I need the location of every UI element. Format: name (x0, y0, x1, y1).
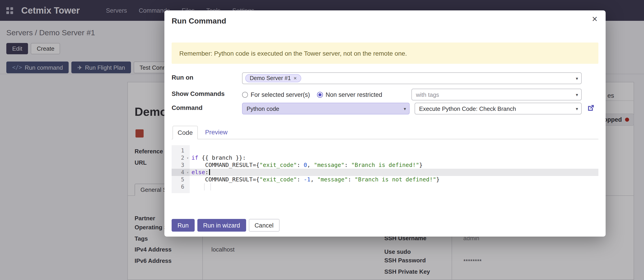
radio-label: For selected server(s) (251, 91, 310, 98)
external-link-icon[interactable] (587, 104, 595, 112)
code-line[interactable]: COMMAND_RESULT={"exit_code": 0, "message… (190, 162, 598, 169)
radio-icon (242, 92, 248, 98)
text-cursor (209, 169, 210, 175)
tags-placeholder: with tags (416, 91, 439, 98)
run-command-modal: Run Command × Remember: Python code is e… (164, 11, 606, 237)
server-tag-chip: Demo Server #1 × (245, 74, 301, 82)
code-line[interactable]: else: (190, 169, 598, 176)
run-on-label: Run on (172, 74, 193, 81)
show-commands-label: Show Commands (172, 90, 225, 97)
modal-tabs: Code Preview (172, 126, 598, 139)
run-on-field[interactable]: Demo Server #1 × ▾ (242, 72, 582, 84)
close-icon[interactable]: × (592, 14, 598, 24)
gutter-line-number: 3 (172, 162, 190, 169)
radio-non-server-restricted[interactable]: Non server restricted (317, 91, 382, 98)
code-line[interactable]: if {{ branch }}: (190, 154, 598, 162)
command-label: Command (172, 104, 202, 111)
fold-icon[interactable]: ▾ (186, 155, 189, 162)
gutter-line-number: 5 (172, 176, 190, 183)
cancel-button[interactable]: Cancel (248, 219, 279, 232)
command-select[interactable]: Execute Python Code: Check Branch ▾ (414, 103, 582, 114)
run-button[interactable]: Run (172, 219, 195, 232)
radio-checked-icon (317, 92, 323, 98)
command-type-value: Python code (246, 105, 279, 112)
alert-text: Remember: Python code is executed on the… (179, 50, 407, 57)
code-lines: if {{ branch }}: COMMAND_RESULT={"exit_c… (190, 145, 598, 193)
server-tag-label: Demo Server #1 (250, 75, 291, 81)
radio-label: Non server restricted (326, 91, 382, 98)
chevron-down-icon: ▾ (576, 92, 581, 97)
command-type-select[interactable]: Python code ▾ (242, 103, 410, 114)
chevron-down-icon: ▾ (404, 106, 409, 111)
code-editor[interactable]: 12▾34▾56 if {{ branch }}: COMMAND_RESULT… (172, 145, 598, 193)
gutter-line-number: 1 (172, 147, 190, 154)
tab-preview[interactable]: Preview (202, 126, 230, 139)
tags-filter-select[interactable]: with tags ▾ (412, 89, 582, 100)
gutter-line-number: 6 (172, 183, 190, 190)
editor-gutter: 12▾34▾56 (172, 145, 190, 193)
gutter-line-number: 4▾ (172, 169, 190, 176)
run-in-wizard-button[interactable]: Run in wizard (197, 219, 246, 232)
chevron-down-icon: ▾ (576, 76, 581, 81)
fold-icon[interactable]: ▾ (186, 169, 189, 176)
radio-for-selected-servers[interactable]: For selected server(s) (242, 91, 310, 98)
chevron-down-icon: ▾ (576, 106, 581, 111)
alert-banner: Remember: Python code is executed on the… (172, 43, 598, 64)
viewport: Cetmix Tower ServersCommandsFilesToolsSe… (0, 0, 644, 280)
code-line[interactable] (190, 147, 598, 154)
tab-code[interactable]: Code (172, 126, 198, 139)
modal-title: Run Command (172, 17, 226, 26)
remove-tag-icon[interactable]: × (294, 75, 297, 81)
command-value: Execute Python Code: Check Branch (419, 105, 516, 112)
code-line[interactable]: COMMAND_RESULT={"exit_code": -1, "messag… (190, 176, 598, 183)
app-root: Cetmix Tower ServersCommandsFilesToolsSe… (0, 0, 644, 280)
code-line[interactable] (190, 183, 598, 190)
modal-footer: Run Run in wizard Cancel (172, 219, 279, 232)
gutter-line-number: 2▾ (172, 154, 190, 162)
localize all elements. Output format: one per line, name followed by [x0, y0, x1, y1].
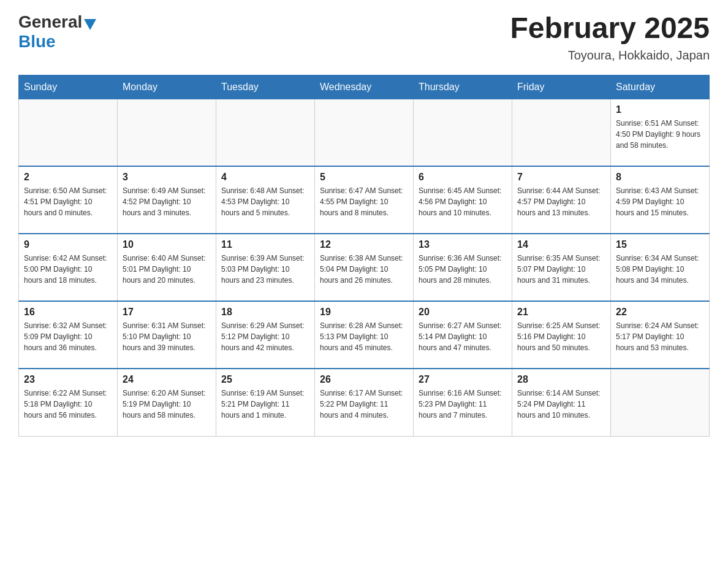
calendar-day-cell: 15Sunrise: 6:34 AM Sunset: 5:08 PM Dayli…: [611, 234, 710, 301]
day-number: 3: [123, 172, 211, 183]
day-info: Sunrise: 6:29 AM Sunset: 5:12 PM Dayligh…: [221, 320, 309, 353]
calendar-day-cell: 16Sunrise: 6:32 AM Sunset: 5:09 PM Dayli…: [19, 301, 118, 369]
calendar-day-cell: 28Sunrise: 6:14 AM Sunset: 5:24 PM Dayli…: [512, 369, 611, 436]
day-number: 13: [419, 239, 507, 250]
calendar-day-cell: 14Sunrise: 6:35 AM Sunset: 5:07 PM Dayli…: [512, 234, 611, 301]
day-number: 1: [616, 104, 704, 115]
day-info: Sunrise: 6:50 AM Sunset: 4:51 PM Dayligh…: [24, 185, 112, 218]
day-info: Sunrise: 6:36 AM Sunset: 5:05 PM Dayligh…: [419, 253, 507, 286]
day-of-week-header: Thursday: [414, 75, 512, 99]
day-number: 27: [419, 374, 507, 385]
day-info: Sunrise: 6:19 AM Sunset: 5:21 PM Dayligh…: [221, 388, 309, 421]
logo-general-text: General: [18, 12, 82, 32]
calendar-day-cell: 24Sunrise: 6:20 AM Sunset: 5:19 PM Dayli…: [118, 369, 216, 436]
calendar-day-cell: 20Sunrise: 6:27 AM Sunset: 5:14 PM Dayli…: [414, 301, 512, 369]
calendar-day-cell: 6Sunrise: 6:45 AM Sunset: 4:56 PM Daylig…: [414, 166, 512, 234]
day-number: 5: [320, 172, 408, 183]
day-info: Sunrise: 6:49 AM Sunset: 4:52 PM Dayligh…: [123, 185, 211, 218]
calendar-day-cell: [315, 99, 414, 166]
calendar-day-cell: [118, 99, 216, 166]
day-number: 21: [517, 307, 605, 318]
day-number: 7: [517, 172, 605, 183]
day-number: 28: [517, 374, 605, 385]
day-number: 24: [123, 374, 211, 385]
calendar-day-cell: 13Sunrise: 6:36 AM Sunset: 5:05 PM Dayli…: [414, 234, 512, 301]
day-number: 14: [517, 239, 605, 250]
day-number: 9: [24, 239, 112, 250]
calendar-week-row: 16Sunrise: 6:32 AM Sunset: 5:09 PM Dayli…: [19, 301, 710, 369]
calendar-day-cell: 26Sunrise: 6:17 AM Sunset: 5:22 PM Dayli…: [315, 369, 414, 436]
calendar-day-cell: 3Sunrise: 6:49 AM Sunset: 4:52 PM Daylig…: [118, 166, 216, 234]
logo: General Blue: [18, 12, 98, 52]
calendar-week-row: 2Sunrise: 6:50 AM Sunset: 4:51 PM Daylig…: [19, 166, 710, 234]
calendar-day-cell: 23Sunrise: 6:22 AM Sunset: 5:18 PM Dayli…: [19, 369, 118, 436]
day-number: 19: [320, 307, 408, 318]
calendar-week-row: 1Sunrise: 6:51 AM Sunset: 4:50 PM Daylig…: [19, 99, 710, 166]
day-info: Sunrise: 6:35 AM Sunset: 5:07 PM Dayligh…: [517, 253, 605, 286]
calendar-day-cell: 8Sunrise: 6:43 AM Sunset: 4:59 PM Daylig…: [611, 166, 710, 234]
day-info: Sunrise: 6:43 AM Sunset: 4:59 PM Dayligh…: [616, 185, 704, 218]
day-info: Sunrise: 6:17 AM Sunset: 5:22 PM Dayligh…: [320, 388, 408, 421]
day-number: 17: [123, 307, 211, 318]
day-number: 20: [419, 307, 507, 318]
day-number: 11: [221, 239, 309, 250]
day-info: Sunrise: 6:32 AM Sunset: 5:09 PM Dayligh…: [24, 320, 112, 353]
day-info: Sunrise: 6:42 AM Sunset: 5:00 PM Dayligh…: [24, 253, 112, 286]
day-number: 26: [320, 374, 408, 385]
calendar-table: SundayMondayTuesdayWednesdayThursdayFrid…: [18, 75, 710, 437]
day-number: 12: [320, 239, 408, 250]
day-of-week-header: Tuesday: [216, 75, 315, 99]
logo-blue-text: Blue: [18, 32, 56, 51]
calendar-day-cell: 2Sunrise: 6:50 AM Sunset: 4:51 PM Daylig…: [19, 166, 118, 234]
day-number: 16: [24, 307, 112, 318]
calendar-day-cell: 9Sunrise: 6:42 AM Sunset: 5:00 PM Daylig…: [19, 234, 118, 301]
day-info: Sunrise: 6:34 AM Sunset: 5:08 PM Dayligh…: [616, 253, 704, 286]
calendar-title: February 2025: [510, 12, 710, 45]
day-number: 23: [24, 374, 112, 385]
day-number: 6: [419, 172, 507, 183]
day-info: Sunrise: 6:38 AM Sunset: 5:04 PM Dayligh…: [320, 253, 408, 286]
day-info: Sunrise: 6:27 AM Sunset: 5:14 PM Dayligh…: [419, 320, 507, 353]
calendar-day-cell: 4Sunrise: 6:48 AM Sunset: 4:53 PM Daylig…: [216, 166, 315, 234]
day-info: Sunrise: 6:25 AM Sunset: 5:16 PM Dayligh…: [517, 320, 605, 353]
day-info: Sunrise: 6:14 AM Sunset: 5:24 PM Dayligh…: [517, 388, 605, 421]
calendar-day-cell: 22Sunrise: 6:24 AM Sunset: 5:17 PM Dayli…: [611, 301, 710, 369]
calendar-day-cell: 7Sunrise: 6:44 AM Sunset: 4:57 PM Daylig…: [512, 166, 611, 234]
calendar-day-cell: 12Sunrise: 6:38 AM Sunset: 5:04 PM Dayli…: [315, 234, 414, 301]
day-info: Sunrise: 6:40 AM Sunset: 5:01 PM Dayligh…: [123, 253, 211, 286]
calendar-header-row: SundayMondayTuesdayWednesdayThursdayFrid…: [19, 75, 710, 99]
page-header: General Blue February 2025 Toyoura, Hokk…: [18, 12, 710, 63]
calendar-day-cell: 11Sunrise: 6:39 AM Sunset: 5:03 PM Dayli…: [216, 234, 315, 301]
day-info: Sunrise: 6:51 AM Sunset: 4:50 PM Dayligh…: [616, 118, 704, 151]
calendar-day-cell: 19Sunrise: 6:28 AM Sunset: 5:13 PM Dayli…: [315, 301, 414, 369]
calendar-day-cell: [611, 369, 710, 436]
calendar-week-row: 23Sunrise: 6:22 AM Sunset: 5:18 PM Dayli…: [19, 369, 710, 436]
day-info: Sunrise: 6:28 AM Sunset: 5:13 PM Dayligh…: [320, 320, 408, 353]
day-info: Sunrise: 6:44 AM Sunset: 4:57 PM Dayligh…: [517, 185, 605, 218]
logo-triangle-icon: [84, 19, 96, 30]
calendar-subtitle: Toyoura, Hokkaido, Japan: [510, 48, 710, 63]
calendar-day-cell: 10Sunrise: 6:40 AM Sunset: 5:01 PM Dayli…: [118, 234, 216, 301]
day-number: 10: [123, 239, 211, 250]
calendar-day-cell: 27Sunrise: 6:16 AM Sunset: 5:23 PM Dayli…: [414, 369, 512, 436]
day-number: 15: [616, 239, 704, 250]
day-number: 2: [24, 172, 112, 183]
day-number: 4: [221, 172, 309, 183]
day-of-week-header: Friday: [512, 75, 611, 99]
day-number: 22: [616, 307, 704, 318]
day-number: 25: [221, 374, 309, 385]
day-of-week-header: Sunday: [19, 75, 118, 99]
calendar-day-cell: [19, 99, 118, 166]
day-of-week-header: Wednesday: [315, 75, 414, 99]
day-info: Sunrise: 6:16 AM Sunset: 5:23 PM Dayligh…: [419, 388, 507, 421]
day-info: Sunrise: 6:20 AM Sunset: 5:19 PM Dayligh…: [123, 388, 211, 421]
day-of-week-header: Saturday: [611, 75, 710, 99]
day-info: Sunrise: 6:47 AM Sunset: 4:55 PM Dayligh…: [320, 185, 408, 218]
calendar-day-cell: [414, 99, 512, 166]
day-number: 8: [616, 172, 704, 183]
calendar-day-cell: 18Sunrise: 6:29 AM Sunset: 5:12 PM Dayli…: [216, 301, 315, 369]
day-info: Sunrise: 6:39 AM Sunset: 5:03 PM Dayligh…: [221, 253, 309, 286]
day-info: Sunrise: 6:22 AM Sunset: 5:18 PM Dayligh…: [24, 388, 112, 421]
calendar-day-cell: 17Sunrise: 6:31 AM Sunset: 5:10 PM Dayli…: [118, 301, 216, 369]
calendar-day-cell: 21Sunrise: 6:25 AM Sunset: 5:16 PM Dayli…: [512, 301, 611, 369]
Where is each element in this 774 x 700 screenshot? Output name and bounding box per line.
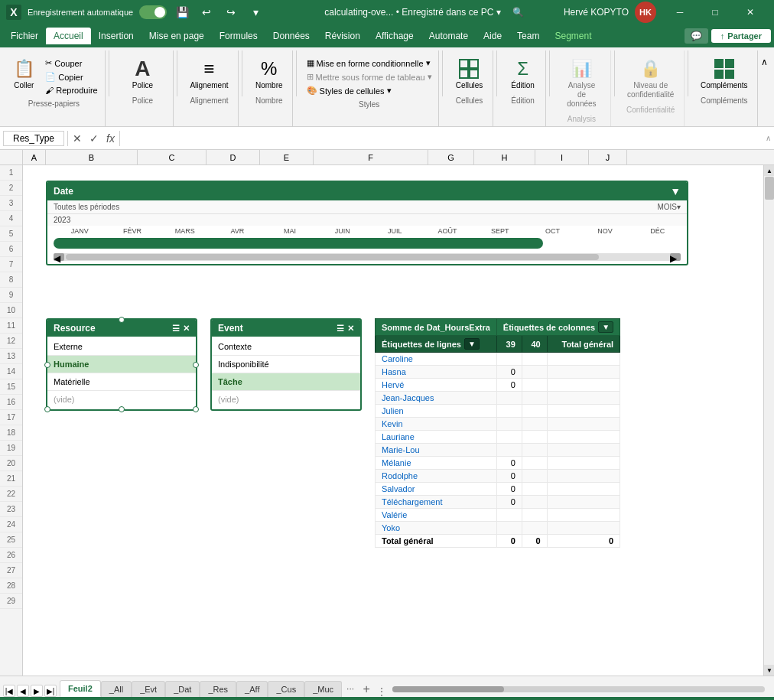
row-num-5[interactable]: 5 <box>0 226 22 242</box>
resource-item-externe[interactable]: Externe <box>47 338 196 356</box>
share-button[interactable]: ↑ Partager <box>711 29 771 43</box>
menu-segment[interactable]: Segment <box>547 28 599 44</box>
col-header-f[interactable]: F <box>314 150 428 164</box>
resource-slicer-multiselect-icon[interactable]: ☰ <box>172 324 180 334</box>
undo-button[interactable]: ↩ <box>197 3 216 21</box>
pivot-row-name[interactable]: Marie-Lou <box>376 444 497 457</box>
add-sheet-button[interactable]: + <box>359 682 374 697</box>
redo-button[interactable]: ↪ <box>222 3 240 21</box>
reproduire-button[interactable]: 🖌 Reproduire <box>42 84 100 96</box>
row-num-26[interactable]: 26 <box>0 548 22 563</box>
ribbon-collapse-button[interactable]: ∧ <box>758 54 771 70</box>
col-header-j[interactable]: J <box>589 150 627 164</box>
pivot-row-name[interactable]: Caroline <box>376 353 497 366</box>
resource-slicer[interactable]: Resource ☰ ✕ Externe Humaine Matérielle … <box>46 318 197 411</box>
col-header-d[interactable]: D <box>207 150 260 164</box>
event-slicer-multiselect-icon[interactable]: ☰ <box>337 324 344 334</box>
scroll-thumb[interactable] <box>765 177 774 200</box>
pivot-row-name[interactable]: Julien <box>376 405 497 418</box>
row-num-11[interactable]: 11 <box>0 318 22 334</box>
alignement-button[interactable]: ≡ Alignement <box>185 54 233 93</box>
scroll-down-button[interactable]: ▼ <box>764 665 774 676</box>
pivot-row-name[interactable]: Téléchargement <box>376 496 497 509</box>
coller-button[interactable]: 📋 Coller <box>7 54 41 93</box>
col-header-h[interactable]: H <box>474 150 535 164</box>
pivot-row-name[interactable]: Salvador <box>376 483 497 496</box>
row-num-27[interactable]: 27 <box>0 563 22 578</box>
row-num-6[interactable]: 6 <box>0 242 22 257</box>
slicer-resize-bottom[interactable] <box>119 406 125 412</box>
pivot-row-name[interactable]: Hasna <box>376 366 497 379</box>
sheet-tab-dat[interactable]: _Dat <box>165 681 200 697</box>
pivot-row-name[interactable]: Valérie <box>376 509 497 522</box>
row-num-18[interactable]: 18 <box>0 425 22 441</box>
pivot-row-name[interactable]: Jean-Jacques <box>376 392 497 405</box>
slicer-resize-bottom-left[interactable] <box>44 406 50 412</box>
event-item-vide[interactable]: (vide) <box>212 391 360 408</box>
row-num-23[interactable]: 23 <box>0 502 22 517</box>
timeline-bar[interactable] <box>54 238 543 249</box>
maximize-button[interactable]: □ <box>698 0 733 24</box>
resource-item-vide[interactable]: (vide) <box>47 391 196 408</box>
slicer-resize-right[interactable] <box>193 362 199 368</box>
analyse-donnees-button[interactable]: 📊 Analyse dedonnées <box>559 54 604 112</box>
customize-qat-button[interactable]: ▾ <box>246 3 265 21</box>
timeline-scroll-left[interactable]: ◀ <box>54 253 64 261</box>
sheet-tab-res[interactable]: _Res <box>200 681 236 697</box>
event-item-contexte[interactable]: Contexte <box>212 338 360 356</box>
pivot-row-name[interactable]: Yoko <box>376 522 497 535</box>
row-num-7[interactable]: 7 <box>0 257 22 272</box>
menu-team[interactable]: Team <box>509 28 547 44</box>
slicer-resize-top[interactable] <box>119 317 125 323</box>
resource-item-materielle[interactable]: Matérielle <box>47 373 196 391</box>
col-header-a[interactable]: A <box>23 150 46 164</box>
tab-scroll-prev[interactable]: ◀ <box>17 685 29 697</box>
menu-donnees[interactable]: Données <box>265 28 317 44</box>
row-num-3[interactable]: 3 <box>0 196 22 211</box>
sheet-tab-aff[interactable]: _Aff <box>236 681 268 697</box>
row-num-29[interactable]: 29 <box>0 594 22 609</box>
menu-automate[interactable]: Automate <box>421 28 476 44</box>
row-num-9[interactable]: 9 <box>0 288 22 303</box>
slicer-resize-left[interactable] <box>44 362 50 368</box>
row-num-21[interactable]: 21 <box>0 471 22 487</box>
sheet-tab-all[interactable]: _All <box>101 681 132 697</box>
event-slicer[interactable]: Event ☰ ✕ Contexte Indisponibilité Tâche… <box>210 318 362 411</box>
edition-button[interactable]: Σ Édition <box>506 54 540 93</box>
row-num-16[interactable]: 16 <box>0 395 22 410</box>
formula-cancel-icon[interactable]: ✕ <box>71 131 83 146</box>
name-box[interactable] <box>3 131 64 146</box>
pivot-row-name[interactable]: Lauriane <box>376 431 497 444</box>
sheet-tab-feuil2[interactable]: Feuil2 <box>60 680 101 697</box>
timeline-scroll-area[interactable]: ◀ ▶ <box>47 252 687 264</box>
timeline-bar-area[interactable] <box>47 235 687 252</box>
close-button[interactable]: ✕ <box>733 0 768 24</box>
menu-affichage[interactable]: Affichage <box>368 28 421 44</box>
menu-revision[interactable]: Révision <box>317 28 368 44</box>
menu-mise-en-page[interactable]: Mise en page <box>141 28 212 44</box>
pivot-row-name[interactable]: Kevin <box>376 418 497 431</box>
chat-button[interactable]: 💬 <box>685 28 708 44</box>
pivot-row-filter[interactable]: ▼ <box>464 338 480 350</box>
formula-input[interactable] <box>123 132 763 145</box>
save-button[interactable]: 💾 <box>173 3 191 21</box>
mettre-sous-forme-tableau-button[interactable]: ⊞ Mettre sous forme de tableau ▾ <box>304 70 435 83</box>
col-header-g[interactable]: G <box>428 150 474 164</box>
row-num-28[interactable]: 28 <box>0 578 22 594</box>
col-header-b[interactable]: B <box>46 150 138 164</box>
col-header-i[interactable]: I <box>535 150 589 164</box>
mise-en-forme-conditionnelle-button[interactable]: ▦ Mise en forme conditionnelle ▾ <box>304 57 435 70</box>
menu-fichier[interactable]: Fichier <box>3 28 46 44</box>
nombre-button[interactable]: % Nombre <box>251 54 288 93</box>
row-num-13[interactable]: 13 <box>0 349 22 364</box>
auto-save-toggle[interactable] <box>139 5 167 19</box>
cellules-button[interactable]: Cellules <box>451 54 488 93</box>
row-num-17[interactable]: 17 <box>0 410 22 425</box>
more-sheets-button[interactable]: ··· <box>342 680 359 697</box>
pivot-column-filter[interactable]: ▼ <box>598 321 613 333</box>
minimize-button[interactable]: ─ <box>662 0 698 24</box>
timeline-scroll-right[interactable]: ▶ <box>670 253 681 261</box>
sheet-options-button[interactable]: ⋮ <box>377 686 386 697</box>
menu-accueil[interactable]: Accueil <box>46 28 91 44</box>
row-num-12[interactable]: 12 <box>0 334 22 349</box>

· · · ·

* Exercise details
Using the listing, filter for "Remember" and return the matching lines.

* Exercise answer
run-command-modal: Run Command × Remember: Python code is e… (164, 11, 606, 237)
alert-text: Remember: Python code is executed on the… (179, 50, 407, 57)
alert-banner: Remember: Python code is executed on the… (172, 43, 598, 64)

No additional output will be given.